We dont need no education (não precisamos de educação) é
coisa de teenager bobo
Sempre desconfiei de artistas com pautas políticas.
Continuo desconfiando: artista falando de política é puro marketing.
Recentemente, tivemos um exemplo no show do Roger Waters e sua “inserção” no
debate político brasileiro. Sua crítica é puro fetiche gourmet.
Artistas assim (existem vários exemplos nacionais e
internacionais, mas não vou citá-los, você os conhece bem) ganham rios de
dinheiro sendo “progressistas”. Trata-se de uma espécie de gourmetização da
crítica política, propício a shows de rock and roll.
O mundo da arte, do audiovisual e da cultura é um dos
mais violentos e antiéticos da face da Terra. Quem discordar, mente ou
desconhece o assunto.
A informalidade e o “capitalismo selvagem” que regem esse
campo de negócios é reconhecidamente agressivo. Jovens, e pessoas em geral, são
frequentemente explorados em larga escala quando tentam entrar nesse mercado de
trabalho. Além de serem mal pagos.
Seja música, seja cinema, seja teatro ou afins, muito do
que os artistas criticam no mundo do “capital” à sua volta é prática comum
nesses mesmos campos de negócios. Entre a vaidade e a vocação ao abuso, os
artistas (não todos, é claro) são menos confiáveis do que a “velha política”.

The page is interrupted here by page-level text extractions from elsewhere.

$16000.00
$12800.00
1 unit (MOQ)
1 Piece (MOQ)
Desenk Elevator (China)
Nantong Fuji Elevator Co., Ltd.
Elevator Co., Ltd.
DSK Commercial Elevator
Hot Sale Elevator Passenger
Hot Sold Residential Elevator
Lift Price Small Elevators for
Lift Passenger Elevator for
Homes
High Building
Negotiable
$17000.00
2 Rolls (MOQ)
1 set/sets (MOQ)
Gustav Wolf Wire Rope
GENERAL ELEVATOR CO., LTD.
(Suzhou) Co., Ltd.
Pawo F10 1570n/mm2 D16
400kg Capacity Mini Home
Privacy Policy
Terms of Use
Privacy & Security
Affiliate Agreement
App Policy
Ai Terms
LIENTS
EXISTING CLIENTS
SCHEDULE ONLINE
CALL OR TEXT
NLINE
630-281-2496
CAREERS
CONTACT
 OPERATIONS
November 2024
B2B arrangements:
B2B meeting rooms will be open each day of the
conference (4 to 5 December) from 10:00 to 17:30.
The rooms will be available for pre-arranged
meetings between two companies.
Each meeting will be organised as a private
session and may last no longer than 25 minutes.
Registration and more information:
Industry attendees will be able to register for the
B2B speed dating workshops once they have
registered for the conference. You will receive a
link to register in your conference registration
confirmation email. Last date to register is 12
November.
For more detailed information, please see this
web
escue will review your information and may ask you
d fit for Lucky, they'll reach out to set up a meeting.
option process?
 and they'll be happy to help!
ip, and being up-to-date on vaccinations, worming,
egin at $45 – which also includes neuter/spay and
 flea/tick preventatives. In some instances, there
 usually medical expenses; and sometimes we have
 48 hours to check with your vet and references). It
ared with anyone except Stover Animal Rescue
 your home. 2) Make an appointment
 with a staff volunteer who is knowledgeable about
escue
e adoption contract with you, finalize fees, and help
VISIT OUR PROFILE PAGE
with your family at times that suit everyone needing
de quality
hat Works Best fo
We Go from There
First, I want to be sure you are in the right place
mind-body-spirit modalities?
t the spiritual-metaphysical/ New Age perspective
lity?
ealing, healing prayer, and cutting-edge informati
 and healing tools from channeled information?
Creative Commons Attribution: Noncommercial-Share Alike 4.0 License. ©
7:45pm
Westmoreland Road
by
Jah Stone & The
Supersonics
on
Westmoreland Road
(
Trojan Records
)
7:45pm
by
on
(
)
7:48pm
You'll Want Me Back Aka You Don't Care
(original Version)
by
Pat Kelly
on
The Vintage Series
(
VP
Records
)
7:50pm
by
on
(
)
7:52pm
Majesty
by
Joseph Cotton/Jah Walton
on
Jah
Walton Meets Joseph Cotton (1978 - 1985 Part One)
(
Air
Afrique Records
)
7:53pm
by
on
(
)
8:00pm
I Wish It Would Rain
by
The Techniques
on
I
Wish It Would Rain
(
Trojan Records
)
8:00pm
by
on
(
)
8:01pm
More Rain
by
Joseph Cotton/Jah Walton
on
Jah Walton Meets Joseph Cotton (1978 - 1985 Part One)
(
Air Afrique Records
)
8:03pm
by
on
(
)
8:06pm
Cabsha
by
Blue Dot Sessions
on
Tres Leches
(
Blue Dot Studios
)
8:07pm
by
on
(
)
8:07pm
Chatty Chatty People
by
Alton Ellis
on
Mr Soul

Outro fator importante é o desconhecimento em mínima
profundidade dos temas menos clichês da política contemporânea —que é uma selva
densa de problemas sem soluções.
As críticas levadas a cabo por esses artistas são mais
marketing profissional e pessoal deles do que propriamente conhecimento
instalado sobre esses temas.
O que Waters sabe da realidade brasileira (ou mesmo de
outro tópico constantemente tratado por ele, a saber, o conflito
israelo-palestino) que não seja fruto da sua própria e distante bolha
ideológica ou dos jargões “progressistas”? O que ele sabe que não seja fruto da
construção de uma imagem de consumo associado a este mesmo vago conceito de
“progressista”?
Há um pacote ideológico que alimenta o marketing de
artistas há muito tempo, começando pelo “Che suave”.
O conceito de cognição política, crescente no tratamento
do comportamento dos eleitores e agentes políticos em geral, cai bem aqui.
Antes de tudo, um profissional que se dedica (mesmo que,
competentemente, do ponto de vista artístico) a música, dificilmente conseguirá
reunir tempo e ferramentas específicas para construir um mínimo repertório para
realizar uma cognição política minimamente consistente.
Projetar imagens de crianças da África em shows de rock
and roll é o que há de mais banal em marketing da própria banda. Aquilo que, de
certa forma, era “raiz” em artistas como John Lennon, hoje não passa de estilo
“nutella” em bancas milionárias.
Voltando a cognição política, conceito que demonstra a
quase incapacidade de profissionais dedicados a política em, de fato,
compreender de forma minimamente consistente o mundo político contemporâneo
para além do mimimi ideológico, quase nos leva ao impasse cético nas análises
de temas políticos, principalmente depois que as mídias sociais trouxeram a
superfície a fala de milhares de pessoas que antes eram mudas, e não passavam
de objeto de fantasia idealizada por parte desses mesmos profissionais da
análise política.
Parte do transtorno e da desorientação que vivemos hoje
quando pensamos na democracia não advém da redução da participação popular nas
opiniões políticas, mas da saturação aguda dessa mesma participação.
Estamos afogados na “soberania popular” tagarela nos
últimos anos. E isso não vai mudar porque as ferramentas de comunicação tendem
a dispersar cada vez mais essa tagarelice (que Alexis de Tocqueville, em 1835,
já apontava no seu “Democracia na América”).
E venhamos e convenhamos, a música de Waters é grandiosa,
mas dizer que “we don’t need no education...” (nós não precisamos de educação)
é, como já apontou o psiquiatra inglês Theodore Dalrymple, coisa de adolescente
bobo.
Resistir ao fascismo sempre foi, de fato, urgente. Mas, é
bom lembrar que o fascismo sempre gostou de grandes surtos coletivos regados a
palavras de ordem e multidões.
Luiz Felipe Pondé
Escritor e ensaísta, autor de “Dez Mandamentos” e
“Marketing Existencial”. É doutor em filosofia pela USP.